Wednesday, May 11, 2016

Back in The States

One habit I picked up while abroad is calling the US The States instead. Somehow it just seemed more natural while in Europe. I am back now, and I don't think there is as much of an adjustment period as people made me think there would be. Things don't feel weird now that I am back in Texas. Its a little hot, which unfortunate because I don't like the heat at all, but this has been my "normal" for my entire life, so spending a few months in a strange environment isn't going to make my normal feel any different to me. All that is going to happen (and did happen) is me getting used to the strange environment I landed in back in January when I flew across the ocean to Germany.


When I woke up in Germany I rode the bus into a completely foreign city (although it became familiar). I took classes in a small classroom of 20 or less students. I would go eat and be faced with odd foods and cooks/cashiers who do not speak my language. I would either get by with rudimentary German or they would get the clue from my blank stare and respond in English if they could. When I was not in class or eating, I walked around a town with buildings older than the existence of my country. There were bakeries on every corner, and somehow German's not obese (the German people must have some secret that allows them to eat copious amounts of bread without gaining weight). When I was done in the city I would take the bus back to a home that was not my own. I ate dinner with a family of strangers who were nice enough to let me stay in their house. They fed me great food, but it was all very different than what I would eat at home. In many ways it was better, but sometimes I would yearn for the comfort of familiar foods. This feeling or desiring familiarity changed though. The feeling of being out of place when surrounded by a foreign environment, people, language and food soon changed. These things never actually stopped being strange to me. What was foreign when I landed in Germany was still foreign when I boarded the plane back home. Instead these things changing, I changed. I became accustomed to the feeling of being out of place. 

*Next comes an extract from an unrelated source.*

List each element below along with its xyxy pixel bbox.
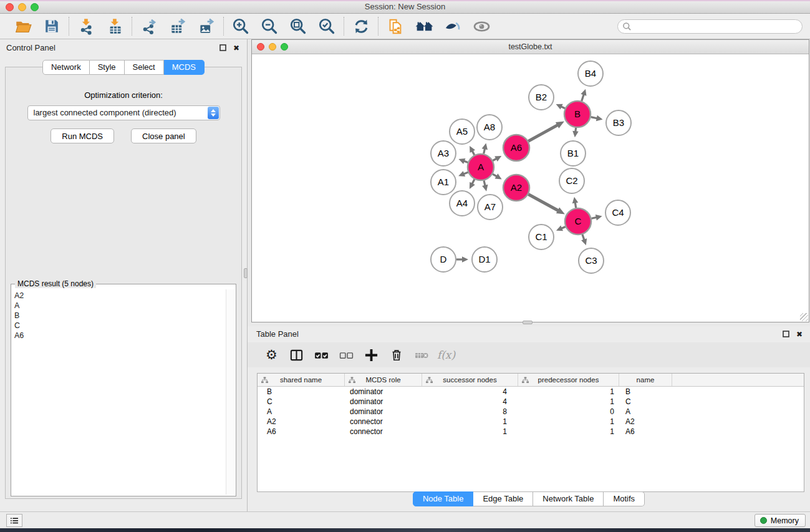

Part of me is happy that I am back in my normal, but part of me isn't. Germany was such an adventure and there was always something going on at all times. I feel like this aspect is going to be really missing now that I am back home, but I am sure I will stop missing this over time. I am glad to be back and able to see family and friends. I have missed them a lot and its been good to see them and tell them all about my experiences. People always talk about how hard it is to answer the question of how studying abroad went, and I can understand that now. There were so many different adventures, feelings, and environments experienced that anything short of telling it all would not do it justice.